Your Meter is Going High Tech

Automated system will save money, provide better service

After a couple of years of study and research, Walton EMC is making a big change in the way we read your electric meter.

Electric meters are reliable, simple devices that record the amount of electricity you use and serve as the basis for figuring your bill.

Now, a meter reader visits your meter every month and records the numbers displayed on the dial. That reading is entered into a handheld computer and downloaded to our main computer at the end of the day.

The new automated meter reading (AMR) system, called TWACS, uses a digital meter to send that same reading to us over Walton EMC’s network of power lines. The meter reading integrates into our computer system seamlessly, saving time, money and increasing accuracy.

But instead of reading your meter once a month, the new system will take a reading every day. That will prove handy if we ever need to help you solve an energy use problem. Even though your meter is read every day, your bill will still come at the same time as before.

Although we won’t be coming to your home or business nearly as often, our technicians will still perform routine inspections of the meters to look for safety hazards and perform preventive maintenance.

But the system can do more than just read meters.

“AMR will help us during outages,” says WEMC Vice President of Engineering and Operations Ron Marshall. “TWACS integrates with our present computer outage management system to share data and help us allocate crews more efficiently.”

Besides sharing information, dispatchers can poll meters to determine which ones are still without power. If you have an outage, though, you’ll still need to contact us. The meters can’t notify us themselves.

The changeover will begin this fall. The first customer-owners to get new digital meters are located in the central, north central and northeast parts of Walton County, Barrow County and eastern Oconee County.

Watch waltonemc.com for continuing updates.

AMR FAQs

How AMR Works

1.  A transponder inside each customer-owner's meter provides information about consumption, demand and billing.

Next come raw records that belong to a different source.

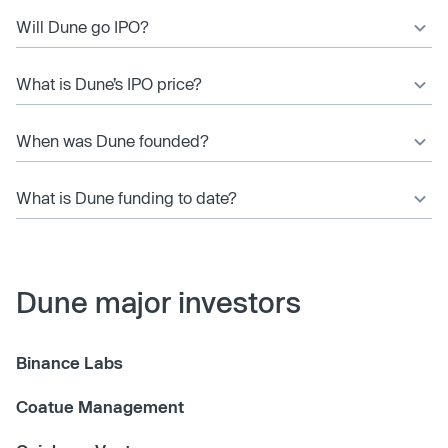
Will Dune go IPO?
What is Dune’s IPO price?
When was Dune founded?
What is Dune funding to date?
Dune major investors
Binance Labs
Coatue Management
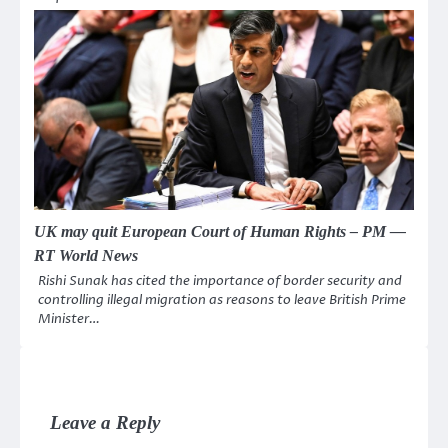
UK may quit European Court of Human Rights – PM —
RT World News
Rishi Sunak has cited the importance of border security and
controlling illegal migration as reasons to leave British Prime
Minister…
Leave a Reply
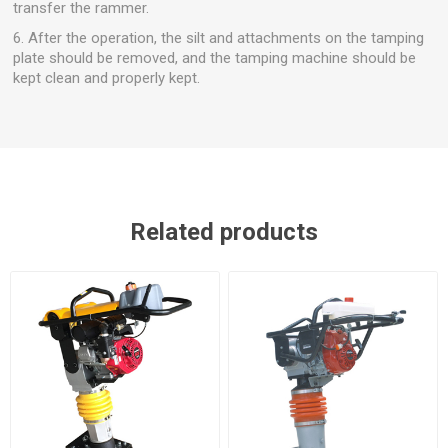
transfer the rammer.
6. After the operation, the silt and attachments on the tamping
plate should be removed, and the tamping machine should be
kept clean and properly kept.
Related products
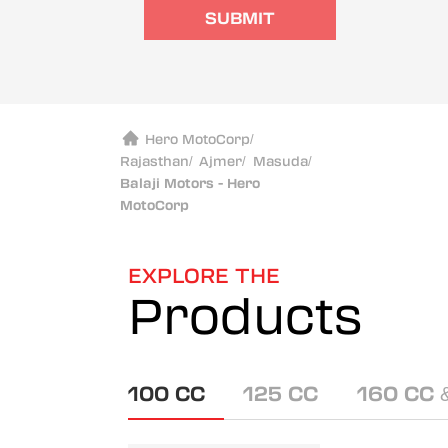
SUBMIT
Hero MotoCorp
/
Rajasthan
/
Ajmer
/
Masuda
/
Balaji Motors - Hero
MotoCorp
EXPLORE THE
Products
100 CC
125 CC
160 CC 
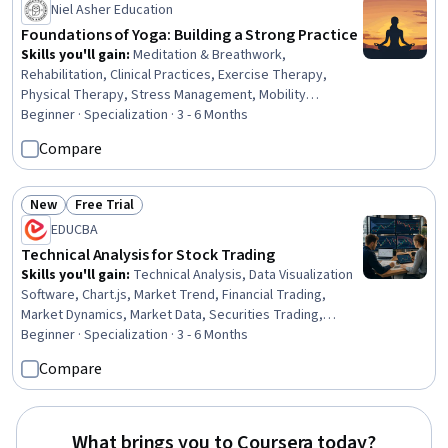
Niel Asher Education
Foundations of Yoga: Building a Strong Practice
Skills you'll gain
:
Meditation & Breathwork,
Rehabilitation, Clinical Practices, Exercise Therapy,
Physical Therapy, Stress Management, Mobility
Assistance, Adaptive Equipment, Manual Therapy, Health
Beginner · Specialization · 3 - 6 Months
And Wellness Coaching, Occupational Therapy,
Compare
Occupational Safety And Health, Health Education, Health
Promotion, Mental Health, Health Care, Mental and
Behavioral Health, Mental Health Therapies, Mental and
New
Free Trial
Status: New
Status: Free Trial
Behavioral Health Specialties, Mental Health Diseases
EDUCBA
and Disorders
Technical Analysis for Stock Trading
Skills you'll gain
:
Technical Analysis, Data Visualization
Software, Chart.js, Market Trend, Financial Trading,
Market Dynamics, Market Data, Securities Trading,
Resource Allocation, Financial Market, Financial Planning,
Beginner · Specialization · 3 - 6 Months
Market Liquidity, Trend Analysis, Market Analysis,
Compare
Technical Support, Analysis, Go To Market Strategy,
Market Opportunities, Planning, Probability
What brings you to Coursera today?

Each meter has a unique bar code that allows it to be identified by the system. The meter communicates with the equipment at the substation through existing power lines.

2.  At the substation, equipment obtains information from the meters; that information is sent from the substation to a computer at Walton EMC's headequarters via telephone lines.

3.  At Walton EMC, a computer collects readings from the substation and imports the information into the billing system.